* TASK BRIEF
Each line of the records that follow must come back exactly, with pictures skipped.

* RECORDS SHOWN
---------------

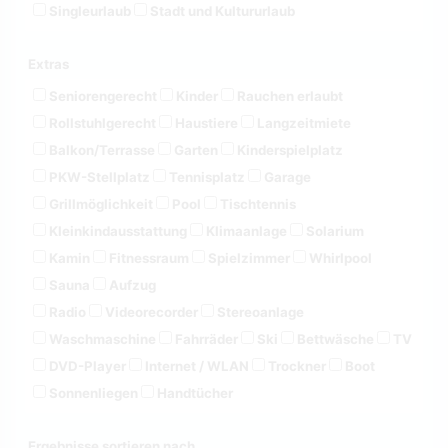
Singleurlaub
Stadt und Kultururlaub
Extras
Seniorengerecht
Kinder
Rauchen erlaubt
Rollstuhlgerecht
Haustiere
Langzeitmiete
Balkon/Terrasse
Garten
Kinderspielplatz
PKW-Stellplatz
Tennisplatz
Garage
Grillmöglichkeit
Pool
Tischtennis
Kleinkindausstattung
Klimaanlage
Solarium
Kamin
Fitnessraum
Spielzimmer
Whirlpool
Sauna
Aufzug
Radio
Videorecorder
Stereoanlage
Waschmaschine
Fahrräder
Ski
Bettwäsche
TV
DVD-Player
Internet / WLAN
Trockner
Boot
Sonnenliegen
Handtücher
Ergebnisse sortieren nach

---------------

* RESPONSE TO THE TASK
Singleurlaub
Stadt und Kultururlaub
Extras
Seniorengerecht
Kinder
Rauchen erlaubt
Rollstuhlgerecht
Haustiere
Langzeitmiete
Balkon/Terrasse
Garten
Kinderspielplatz
PKW-Stellplatz
Tennisplatz
Garage
Grillmöglichkeit
Pool
Tischtennis
Kleinkindausstattung
Klimaanlage
Solarium
Kamin
Fitnessraum
Spielzimmer
Whirlpool
Sauna
Aufzug
Radio
Videorecorder
Stereoanlage
Waschmaschine
Fahrräder
Ski
Bettwäsche
TV
DVD-Player
Internet / WLAN
Trockner
Boot
Sonnenliegen
Handtücher
Ergebnisse sortieren nach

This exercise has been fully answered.